### [YOUR INSTRUCTIONS]
In the entries below, which lines run from the one containing "MEDIOS DE PAGO" to the one containing "Más vendidos"? Copy exactly those lines, ends included, and no others.

### [DATA FOR THIS EXERCISE]
|---|

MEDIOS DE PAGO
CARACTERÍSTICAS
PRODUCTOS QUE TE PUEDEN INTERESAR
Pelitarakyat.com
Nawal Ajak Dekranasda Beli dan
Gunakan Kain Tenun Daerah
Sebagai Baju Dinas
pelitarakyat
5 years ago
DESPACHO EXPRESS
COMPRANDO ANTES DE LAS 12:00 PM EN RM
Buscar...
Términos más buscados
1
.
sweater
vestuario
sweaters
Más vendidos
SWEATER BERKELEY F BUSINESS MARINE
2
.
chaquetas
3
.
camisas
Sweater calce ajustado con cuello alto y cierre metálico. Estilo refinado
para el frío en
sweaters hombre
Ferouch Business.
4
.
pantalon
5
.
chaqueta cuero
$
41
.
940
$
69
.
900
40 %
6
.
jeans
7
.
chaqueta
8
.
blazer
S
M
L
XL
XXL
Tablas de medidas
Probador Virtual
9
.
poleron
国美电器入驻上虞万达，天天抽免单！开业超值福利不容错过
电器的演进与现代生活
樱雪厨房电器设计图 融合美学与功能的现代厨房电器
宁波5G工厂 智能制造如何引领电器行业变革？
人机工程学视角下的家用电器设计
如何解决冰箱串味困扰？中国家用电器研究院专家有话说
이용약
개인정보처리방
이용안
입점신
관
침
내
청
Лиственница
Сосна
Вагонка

|---|

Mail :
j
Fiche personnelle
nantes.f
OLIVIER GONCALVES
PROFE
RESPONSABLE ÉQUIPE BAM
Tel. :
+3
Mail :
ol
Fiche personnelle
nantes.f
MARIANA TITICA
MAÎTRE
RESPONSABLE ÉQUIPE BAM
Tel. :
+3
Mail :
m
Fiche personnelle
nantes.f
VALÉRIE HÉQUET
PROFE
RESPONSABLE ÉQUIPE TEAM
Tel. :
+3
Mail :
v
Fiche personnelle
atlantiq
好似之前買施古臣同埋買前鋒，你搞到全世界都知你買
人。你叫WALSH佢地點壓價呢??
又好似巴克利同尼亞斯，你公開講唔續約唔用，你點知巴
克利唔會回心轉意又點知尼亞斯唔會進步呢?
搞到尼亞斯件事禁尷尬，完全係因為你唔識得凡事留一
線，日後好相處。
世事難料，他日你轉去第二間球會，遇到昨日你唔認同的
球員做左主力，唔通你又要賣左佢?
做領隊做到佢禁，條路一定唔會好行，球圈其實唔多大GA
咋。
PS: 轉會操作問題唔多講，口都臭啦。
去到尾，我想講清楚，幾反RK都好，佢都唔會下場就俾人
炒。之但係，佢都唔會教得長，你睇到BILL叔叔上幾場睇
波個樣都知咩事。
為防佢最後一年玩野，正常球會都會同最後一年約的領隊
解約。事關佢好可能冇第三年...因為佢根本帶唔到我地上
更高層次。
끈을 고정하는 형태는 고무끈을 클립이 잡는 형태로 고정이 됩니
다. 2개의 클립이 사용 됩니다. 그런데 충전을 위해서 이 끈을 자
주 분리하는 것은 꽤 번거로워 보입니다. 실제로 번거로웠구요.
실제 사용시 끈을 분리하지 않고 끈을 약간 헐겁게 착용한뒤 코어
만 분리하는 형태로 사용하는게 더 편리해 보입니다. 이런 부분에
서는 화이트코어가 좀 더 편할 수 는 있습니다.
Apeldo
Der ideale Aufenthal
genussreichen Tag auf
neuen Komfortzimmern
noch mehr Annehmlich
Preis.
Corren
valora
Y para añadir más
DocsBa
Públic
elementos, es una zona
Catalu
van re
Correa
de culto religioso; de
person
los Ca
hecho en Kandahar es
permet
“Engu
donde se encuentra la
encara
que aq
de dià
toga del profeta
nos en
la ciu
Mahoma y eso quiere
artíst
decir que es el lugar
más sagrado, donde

|---|

### [WRITTEN ANSWER]
MEDIOS DE PAGO
CARACTERÍSTICAS
PRODUCTOS QUE TE PUEDEN INTERESAR
Pelitarakyat.com
Nawal Ajak Dekranasda Beli dan
Gunakan Kain Tenun Daerah
Sebagai Baju Dinas
pelitarakyat
5 years ago
DESPACHO EXPRESS
COMPRANDO ANTES DE LAS 12:00 PM EN RM
Buscar...
Términos más buscados
1
.
sweater
vestuario
sweaters
Más vendidos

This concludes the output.